Je me suis souvenu des histoires que mon père m’avait racontées sur le fait d’être jeune et juif à la fin des années 1950 et comment son père lui avait donné des conseils similaires. L’attachement à la suspicion envers les musulmans américains, leurs communautés et leur organisation politique devrait nous rappeler à tous une époque révolue où les juifs américains étaient considérés comme anti-américains jusqu’à preuve du contraire.

Toutes les grandes organisations juives, y compris l’ADL, sont restées silencieuses en 2002 lorsque le «registre musulman» original, le système d’enregistrement des entrées de sortie de la sécurité nationale, qui obligeait les non-ressortissants des pays à majorité musulmane à s’enregistrer et à prendre leurs empreintes digitales, est sorti. D’autres organisations de défense des droits civiques établies et des experts ont fermement condamné le programme.

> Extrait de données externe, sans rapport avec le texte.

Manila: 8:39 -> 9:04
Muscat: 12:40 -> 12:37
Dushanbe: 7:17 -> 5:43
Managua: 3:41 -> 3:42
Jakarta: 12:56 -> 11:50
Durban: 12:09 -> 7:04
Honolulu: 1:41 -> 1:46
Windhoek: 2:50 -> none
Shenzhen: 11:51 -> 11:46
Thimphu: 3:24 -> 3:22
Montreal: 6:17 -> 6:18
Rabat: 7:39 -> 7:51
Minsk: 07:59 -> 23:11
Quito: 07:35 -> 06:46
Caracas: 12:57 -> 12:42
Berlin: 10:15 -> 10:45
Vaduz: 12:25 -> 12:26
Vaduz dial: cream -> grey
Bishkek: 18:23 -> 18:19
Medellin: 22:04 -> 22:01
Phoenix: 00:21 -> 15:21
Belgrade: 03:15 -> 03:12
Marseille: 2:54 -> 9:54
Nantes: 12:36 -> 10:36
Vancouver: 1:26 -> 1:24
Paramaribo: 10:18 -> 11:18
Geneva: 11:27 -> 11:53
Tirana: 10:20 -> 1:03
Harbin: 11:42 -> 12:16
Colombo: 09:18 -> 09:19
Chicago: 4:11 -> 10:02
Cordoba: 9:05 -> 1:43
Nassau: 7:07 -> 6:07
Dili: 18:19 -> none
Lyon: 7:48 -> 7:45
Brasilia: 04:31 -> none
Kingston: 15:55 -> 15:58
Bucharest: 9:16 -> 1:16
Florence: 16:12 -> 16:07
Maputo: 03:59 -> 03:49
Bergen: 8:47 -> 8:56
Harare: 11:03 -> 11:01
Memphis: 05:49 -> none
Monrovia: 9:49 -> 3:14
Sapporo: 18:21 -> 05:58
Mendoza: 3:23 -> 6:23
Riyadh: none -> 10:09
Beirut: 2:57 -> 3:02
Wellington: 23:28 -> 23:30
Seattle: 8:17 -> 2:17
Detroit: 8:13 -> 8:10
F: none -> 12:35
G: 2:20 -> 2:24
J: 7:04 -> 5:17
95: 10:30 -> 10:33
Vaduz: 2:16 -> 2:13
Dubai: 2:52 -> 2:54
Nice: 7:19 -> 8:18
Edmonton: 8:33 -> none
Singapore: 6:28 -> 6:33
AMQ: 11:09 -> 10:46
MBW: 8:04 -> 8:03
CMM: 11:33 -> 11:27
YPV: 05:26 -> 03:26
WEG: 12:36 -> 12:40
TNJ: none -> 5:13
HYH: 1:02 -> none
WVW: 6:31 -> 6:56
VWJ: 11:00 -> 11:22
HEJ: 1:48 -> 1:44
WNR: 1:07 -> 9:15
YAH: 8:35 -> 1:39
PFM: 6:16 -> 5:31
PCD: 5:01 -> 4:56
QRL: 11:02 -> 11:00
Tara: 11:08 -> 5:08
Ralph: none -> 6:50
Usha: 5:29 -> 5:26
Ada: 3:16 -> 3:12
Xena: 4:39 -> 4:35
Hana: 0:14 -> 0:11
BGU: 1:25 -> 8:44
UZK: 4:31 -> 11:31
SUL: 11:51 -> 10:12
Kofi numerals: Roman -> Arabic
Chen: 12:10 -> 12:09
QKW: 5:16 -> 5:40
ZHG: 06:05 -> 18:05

Mais de grandes organisations juives comme l’ADL, une institution centenaire dédiée aux droits civiques, n’ont pris aucune mesure pour s’y opposer. De même, les principales organisations juives sont restées silencieuses sur les listes d’interdiction de vol et autres listes de surveillance de la sécurité nationale qui, selon les experts des droits civiques, étaient trop larges et affectaient les musulmans innocents.

L’ADL a également répété des allégations non prouvées concernant des liens avec des groupes terroristes à l’étranger contre des organisations musulmanes de défense des droits civiques effectuant un important travail de base dans les communautés musulmanes, comme le Council on American Islamic Relations, où j’ai déjà travaillé. L’ADL a également placé le Conseil des affaires publiques musulmanes, un acteur important dans les relations entre musulmans et juifs, sur sa « Liste des meilleures organisations anti-israéliennes » de 2013, qui apparaît toujours sur son site Internet.

En 2010, Abraham Foxman, alors chef de l’ADL, a publiquement commenté après des manifestations grotesques à New York contre la soi-disant «Mosquée Ground Zero». Foxman a déclaré qu’aucun centre islamique ne devrait être construit près de Ground Zero par souci de « sensibilité envers les victimes », comme s’il n’y avait pas eu de victimes musulmanes le 11 septembre et qu’il n’y avait pas de lumière du jour entre les auteurs des attentats et l’islam. Autant que je sache, aucune excuse n’a jamais été présentée à la communauté musulmane américaine, seulement une « clarification » sans enthousiasme.

L’ADL a un nouveau leadership et Greenblatt n’est pas Foxman. Mais à cette époque, nous avons besoin d’une nouvelle approche, et ADL doit aller beaucoup plus loin qu’elle ne l’a fait. Au lieu de travailler pour interdire les discours hautement critiques à l’égard d’Israël, nous devrions favoriser des conversations plus larges et plus profondes sur ce qui nous divise. Au lieu de dénigrer les organisations musulmanes qui ne suivent pas la ligne de la communauté juive sur Israël, nous devrions nous engager à respecter le fait que nous avons des points de vue différents, à débattre ouvertement de ces points de vue, à travailler ensemble là où nous le pouvons et à nous rencontrer lorsque des problèmes surviennent.

Les résultats des élections de 2016 montrent que nous avons tous intérêt à lutter contre le sectarisme. Il est temps de mettre de côté les vieilles orthodoxies et de lutter ensemble contre la résurgence du nationalisme et du racisme.